Input data »
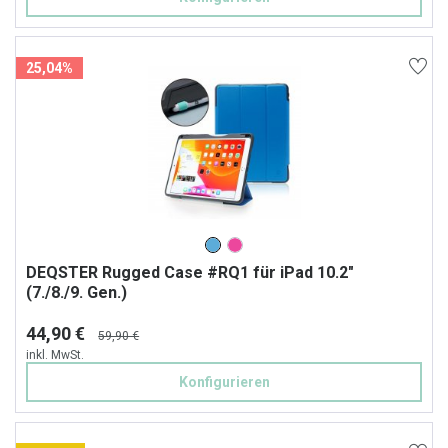
25,04%
DEQSTER Rugged Case #RQ1 für iPad 10.2"
(7./8./9. Gen.)
44,90 €
59,90 €
inkl. MwSt.
Konfigurieren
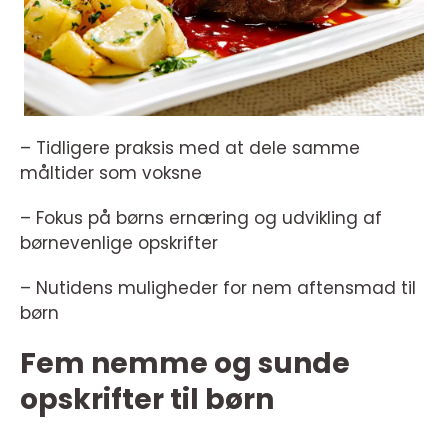
– Tidligere praksis med at dele samme
måltider som voksne
– Fokus på børns ernæring og udvikling af
børnevenlige opskrifter
– Nutidens muligheder for nem aftensmad til
børn
Fem nemme og sunde
opskrifter til børn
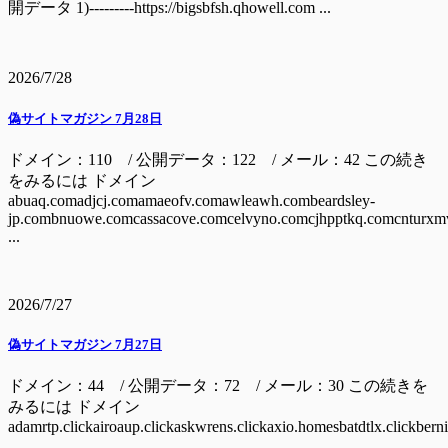
開データ 1)---------https://bigsbfsh.qhowell.com ...
2026/7/28
偽サイトマガジン 7月28日
ドメイン：110 / 公開データ：122 / メール：42 この続き
をみるには ドメイン
abuaq.comadjcj.comamaeofv.comawleawh.combeardsley-
jp.combnuowe.comcassacove.comcelvyno.comcjhpptkq.comcnturxm
...
2026/7/27
偽サイトマガジン 7月27日
ドメイン：44 / 公開データ：72 / メール：30 この続きを
みるには ドメイン
adamrtp.clickairoaup.clickaskwrens.clickaxio.homesbatdtlx.clickbern
...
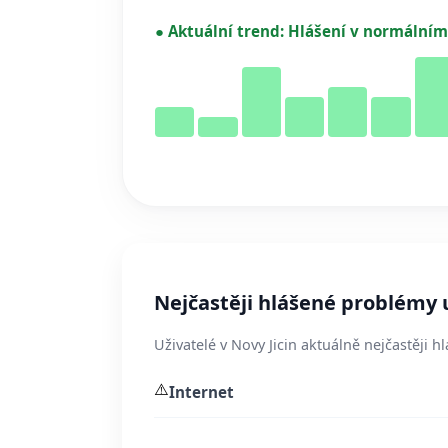
●
Aktuální trend:
Hlášení v normálním
Nejčastěji hlášené problémy u
Uživatelé v Novy Jicin aktuálně nejčastěji h
⚠️
Internet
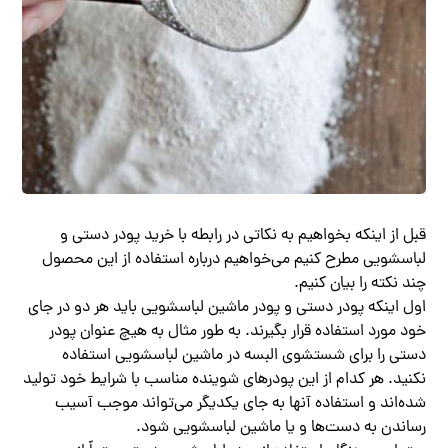
قبل از اینکه بخواهیم به نکاتی در رابطه با خرید پودر دستی و
لباسشویی مطرح کنیم می‌خواهیم درباره استفاده از این محصول
چند نکته را بیان کنیم.
اول اینکه پودر دستی و پودر ماشین لباسشویی باید هر دو در جای
خود مورد استفاده قرار بگیرند. به طور مثال به هیچ عنوان پودر
دستی را برای شستشوی البسه در ماشین لباسشویی استفاده
نکنید. هر کدام از این پودرهای شوینده مناسب با شرایط خود تولید
شده‌اند و استفاده آنها به جای یکدیگر می‌تواند موجب آسیب
رساندن به دست‌ها و یا ماشین لباسشویی شود.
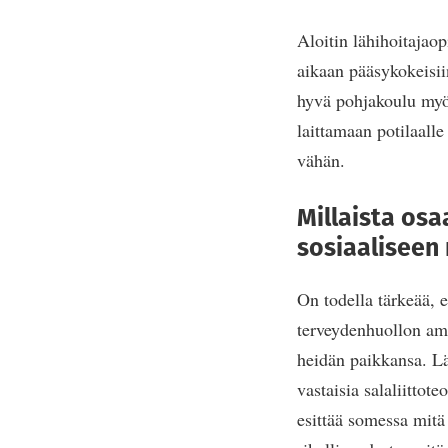
Aloitin lähihoitajao
aikaan pääsykokeisii
hyvä pohjakoulu myöh
laittamaan potilaalle
vähän.
Millaista osa
sosiaaliseen
On todella tärkeää, e
terveydenhuollon amma
heidän paikkansa. Lää
vastaisia salaliittote
esittää somessa mitä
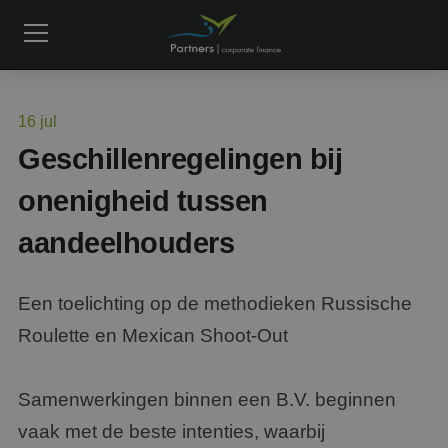
16
jul
Geschillenregelingen bij
onenigheid tussen
aandeelhouders
Een toelichting op de methodieken Russische
Roulette en Mexican Shoot-Out
Samenwerkingen binnen een B.V. beginnen
vaak met de beste intenties, waarbij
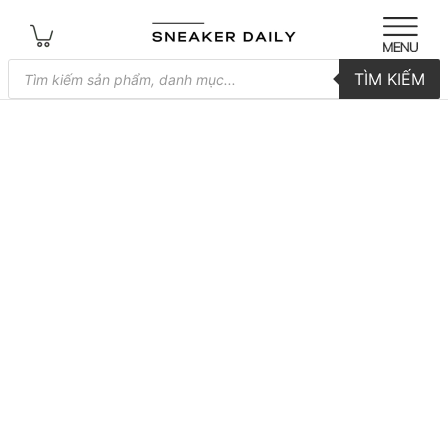
Tìm
TÌM KIẾM
kiếm
sản
phẩm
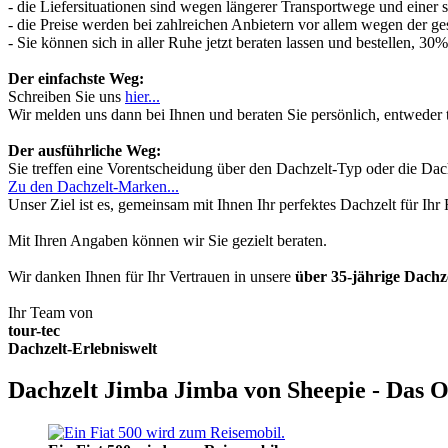
- die Liefersituationen sind wegen längerer Transportwege und einer
- die Preise werden bei zahlreichen Anbietern vor allem wegen der ges
- Sie können sich in aller Ruhe jetzt beraten lassen und bestellen, 
Der einfachste Weg:
Schreiben Sie uns
hier...
Wir melden uns dann bei Ihnen und beraten Sie persönlich, entwede
Der ausführliche Weg:
Sie treffen eine Vorentscheidung über den Dachzelt-Typ oder die Dach
Zu den Dachzelt-Marken...
Unser Ziel ist es, gemeinsam mit Ihnen Ihr perfektes Dachzelt für Ih
Mit Ihren Angaben können wir Sie gezielt beraten.
Wir danken Ihnen für Ihr Vertrauen in unsere
über 35-jährige Dach
Ihr Team von
tour-tec
Dachzelt-Erlebniswelt
Dachzelt Jimba Jimba von Sheepie - Das O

What is needed » Print exactly the lines from the one with "- die Liefersituationen" through the last line of the material, including both, and no others.

Solution to the exercise »
- die Liefersituationen sind wegen längerer Transportwege und einer
- die Preise werden bei zahlreichen Anbietern vor allem wegen der ges
- Sie können sich in aller Ruhe jetzt beraten lassen und bestellen, 
Der einfachste Weg:
Schreiben Sie uns
hier...
Wir melden uns dann bei Ihnen und beraten Sie persönlich, entwede
Der ausführliche Weg:
Sie treffen eine Vorentscheidung über den Dachzelt-Typ oder die Dach
Zu den Dachzelt-Marken...
Unser Ziel ist es, gemeinsam mit Ihnen Ihr perfektes Dachzelt für Ih
Mit Ihren Angaben können wir Sie gezielt beraten.
Wir danken Ihnen für Ihr Vertrauen in unsere
über 35-jährige Dach
Ihr Team von
tour-tec
Dachzelt-Erlebniswelt
Dachzelt Jimba Jimba von Sheepie - Das O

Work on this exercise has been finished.